- Presentación en la Universidad Nacional de La Plata - (De) codificando "De joyas y guerreros, la saga". Apostillas.
Evento en Facebook para preguntas y comentarios. Posiblemente, haya la posibilidad de hacerlo en vivo:
De joyas y guerreros, la saga.
Apostillas.
Por Andrea V. Luna
Seguramente
este escrito termine siendo un caos, pero no es algo que me preocupe demasiado,
por ahora; y es que considero que todo hecho comunicativo comienza siéndolo: una
mélange indefinida de ideas sueltas y palabras danzantes que parecen
nunca alcanzar para expresarlas. Por suerte o como efecto de un entrenamiento
adecuado, nuestro cerebro procesa, casi al instante, las diferentes variables
léxicas, gramaticales, sintácticas, semánticas, estilísticas, etc. que nos
permitirán armar la frase que consideramos más apropiada para tal o cual
momento y que mostrará nuestro nivel de adaptación al mismo. Hasta allí, el
campo de estudio preferido por los psicolingüistas. Disiento en que el hecho
literario les pertenezca también, puesto que la Psicolingüística busca respuestas
al dilema de la adquisición y utilización del lenguaje, y no creo que la
producción de Literatura pueda tenerlas.
En
este sentido, consideremos cuántas definiciones de Literatura rondan en nuestras cabezas: ¿dos, seis, diez?
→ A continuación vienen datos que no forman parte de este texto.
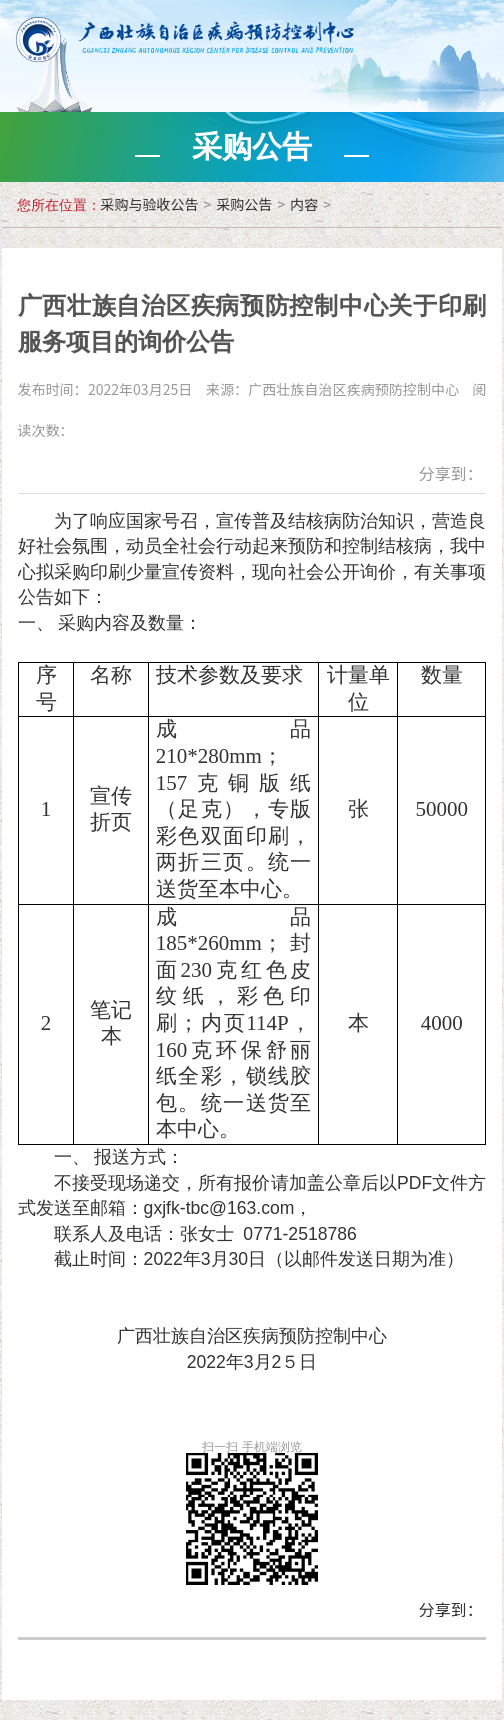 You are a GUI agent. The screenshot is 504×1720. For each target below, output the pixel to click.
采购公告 (244, 204)
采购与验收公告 (150, 204)
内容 (304, 204)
¿Más, tal vez? Todorov, Kant, Jakobson, Borges, Piglia… “Literatura es todo
aquello que se lee como Literatura” sentenció un profesor en mi primera clase
en el viejo edificio de la Facultad[1]. Teóricos
y autores no se ponen de acuerdo en si es un arte, un juego, una función
psicológica…o, tal vez, una patología. Y está muy bien que sea así. Porque
acaso haya tantas definiciones de Literatura como lectores, escritores y
teóricos encontremos en la historia humana. Ficción o no ficción, compromiso
social, placer estético o necesidad testimonial, la Literatura se yergue al
frente de esas emociones palpitantes e inexplicables que producen placer o no, armonía
o no pero sí una necesidad inexplicable de querer siempre más.
En
medio de la enorme versatilidad del hecho literario, de la teoría, de la
crítica, de la hermenéutica y de la semiótica, se encuentran el escritor y su
mundo interior.
Desde
adentro.
Debo
admitir algo: odié mucho a una profesora de la carrera (obviamente, no la
mencionaré aquí ni a la materia que dictaba) el día que nos pidió hacer un
trabajo extravagante… ella lo llamaba “La cocina literaria”. En él teníamos que
plasmar el procedimiento, la “parte de atrás”, el cómo habíamos realizado una
monografía. Por supuesto, no estuve de acuerdo con ello: si lo hubiera llamado
“la cocina investigativa” todo bien, pero eso de “literaria” me hacía ruido
porque me significaba un proceso de escritura más asociado a la producción,
justamente, de un texto literario y no a otra cosa. De alguna manera, eso
intento hacer ahora.
[...]
¿Por
qué escribir una novela? Supongo que por necesidad argumentativa. Me explico:
Hasta
ese momento me definí siempre como cuentista y, muy ocasionalmente, exploraba
la poesía. Sin embargo, entrando en el juego de “¿Qué pasaría si…?” descubrí
algo aterrador: el argumento que había imaginado no cabía en un cuento. Por
supuesto, lo primero que se siente (al menos eso es lo que yo sentí) es
frustración. Y la razón es simple: uno cree que no será capaz de estar a la
altura de lo que se espera: y eso no significa solamente poder contar una
historia sino hacerlo de un modo apropiado, de la manera que los demás, y que
uno mismo, esperan. ¿Por qué? Porque supuestamente uno se ha formado para eso.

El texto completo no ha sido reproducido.